**What the task asks**
Determine how many lines in these records hold "plasserer". Only the number is wanted.

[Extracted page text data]
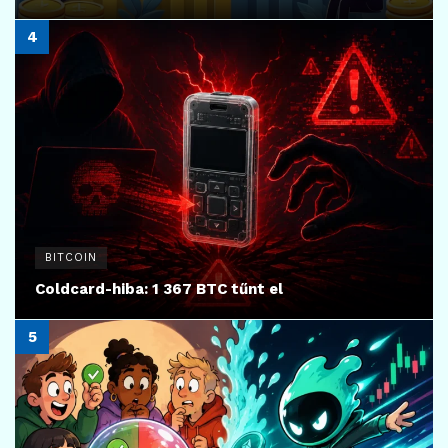
BITCOIN
Coldcard-hiba: 1 367 BTC tűnt el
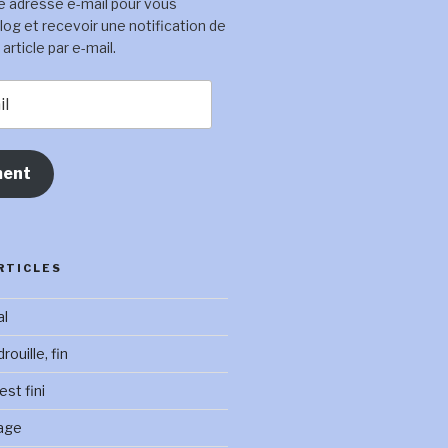
e adresse e-mail pour vous
log et recevoir une notification de
rticle par e-mail.
ent
RTICLES
al
ouille, fin
st fini
age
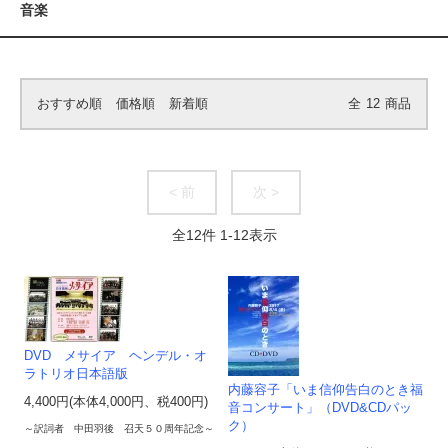
音楽
おすすめ順
価格順
新着順
全
12
商品
< 前
次 >
全
12
件
1
-
12
表示
DVD メサイア ヘンデル・オ
ラトリオ日本語版
内藤容子「いま信仰告白のとき福
4,400円(本体4,000円、税400円)
音コンサート」（DVD&CDパッ
ク）
～訳詞者 中田羽後 召天５０周年記念～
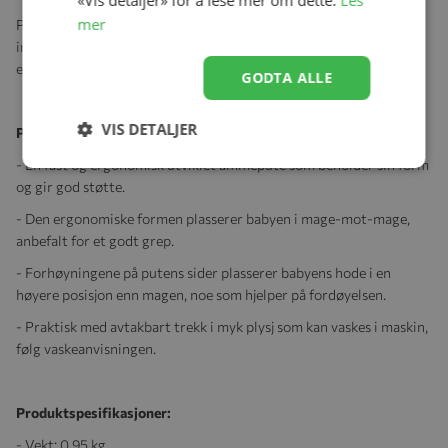
«Vis detaljer» for å lese mer om dette.
Les
mer
Produktet stemmer godt med Ergobabys mål som er å levere
innovative produkter i høy kvalitet som også er komfortable og
ergonomiske for både barn og foreldre.
GODTA ALLE
VIS DETALJER
Produktegenskaper:
- En fast og ergonomisk utviklet ammepute som beholder sin form
og gir god støtte.
- Den ergonomiske formen plasserer babyen i mage-mot-mage,
anbefalt for et godt grep.
- Forhøyningene på putens sider plasserer babyens hode i en
høyere posisjon enn magen, noe som hjelper på fordøyelsen.
- Praktisk med avtakbart trekk i myk plysj som kan vaskes i maskin,
følg vaskeanvisningen.
Produktspesifikasjoner:
- Vekt: 0,95 kg.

**Answer for this exercise**
2